Mirrors and reflections are Snow Country’s most central symbol, as established during the opening scene on the train. Mirrors have a long heritage in the Japanese literary tradition:
The mirror […] has literary-cultural allusions rooted both in Buddhist and in Shinto thought. Legends of the origins of Japan tell of the three Divine Treasures: Mirror, Sword, and Jewel […] The mirror is thus a link with Japan's ancient gods of sun and moon. In addition, according to Shinto belief the mirror is a sacred embodiment of the kami ("spirit" or "god[s]").
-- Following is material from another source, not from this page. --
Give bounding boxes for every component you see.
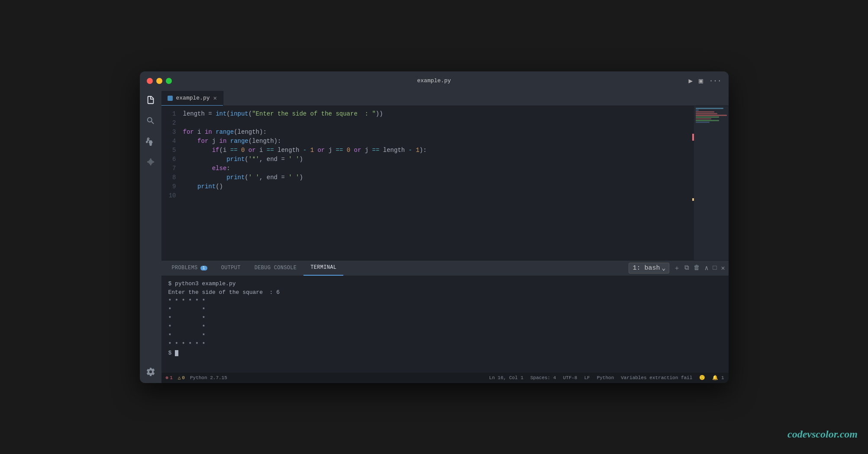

It suggests the unstained mind and is "the source of honesty," hiding nothing, according to generations of scholars and priests. (Petersen, 132)
In Snow Country, mirrors draw upon this tradition, symbolizing both truth and illusion at the same time. On the one hand, the idea of the “strange mirror” is one concocted in Shimamura’s daydreaming fantasy world, an embodiment of the self-imposed illusions that crowd his mind. On the other, the “strange mirror” also reveals the truth of his propensity for fantasy. In this way, the mirror symbol has a dual, self-contradictory meaning. Throughout the rest of the story, Shimamura is reminded of the strange mirror he saw on the train and the fantasy world it transported him to.